Friday, January 11, 2013

Movie – Snow White and the Seven Dwarfs (1937)

Snow White and the Seven Dwarfs is famously the first feature length, fully animated motion picture that was ever made.  (The German film The Adventures of Prince Achmed preceded it, but that was animated in silhouette only.) Walt Disney had specialized in the animated shorts that would run before the main picture, including winning an Oscar for Three Little Pigs in 1934 (more on that in a bit.)  He decided he wanted to be the main attraction and committed himself and his studio to the huge amount of work it would take to draw and color all of the cells needed for a movie ten times the length of the average short.  And it wasn’t just the images, but also the music that would need to cover the much longer length.  For this Disney turned to Frank Churchill, a man he had been collaborating with since 1930.  The result was magic and Disney films became known not only for their animation, but for the music that accompanied them.

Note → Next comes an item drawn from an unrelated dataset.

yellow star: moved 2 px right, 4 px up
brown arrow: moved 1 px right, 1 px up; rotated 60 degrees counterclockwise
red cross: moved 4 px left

Churchill was born in Maine, but he went to med school in California.  He decided being a doctor wasn’t for him, but stayed on afterwards playing piano in theaters.  He got noticed and Walt Disney hired him.  A few years after that the two put together the animated short Three Little Pigs, which won an Oscar for Best Short Subject, Cartoons.  Churchill was tasked with not only scoring the short, but coming up with a song that could be sung during it.  The result was “Who’s Afraid of the Big Bad Wolf”, which was immediately very popular.  Disney would go on to win Oscar the next two years as well with The Tortoise and the Hare and Three Orphan Kittens, both also scored by Churchill.

It was only natural that when Disney wanted to make his first feature length animated movie he would turn to Churchill.  Collaborating with lyricist Larry Morey, Churchill wrote such classics as Some Day My Prince Will Come, Whistle While You Work, Heigh Ho, and many others for this film.  Churchill would share an Oscar nomination for Best Score, but would undeservedly lose to One Hundred Men and a Girl.  (Quick, whistle a tune from that movie.  I rest my case.)  Snow White and the Seven Dwarfs became the first film to ever release a soundtrack recording connected with it.  This proved to be as popular as the film.

Churchill would go on to win Oscar for his score for Dumbo, and would also receive nominations for Best Original Song in Dumbo, as well as his score and an original song for Bambi.  It looked like Churchill had a long, successful career ahead of him at Disney Studios, but the story doesn’t end well.  On May 13, 1942 he told co-workers that he was headed to his ranch for some rest.  The next day he was found there, dead from a gunshot wound.  It was ruled a suicide.  He was only 40 years old.

Rather than leave his bio on a depressing note, I will add that Churchill is widely considered the most important composer Disney worked with on any of his films.  Stop to think of Dumbo, Bambi, or Snow White and the Seven Dwarfs and it doesn’t take long to think of the music in connection with such scenes as Dumbo flying or Bambi and his mother in the forest.  Can you imagine Snow White and the Seven Dwarfs being as popular as it was without the bouncy music to go along with it?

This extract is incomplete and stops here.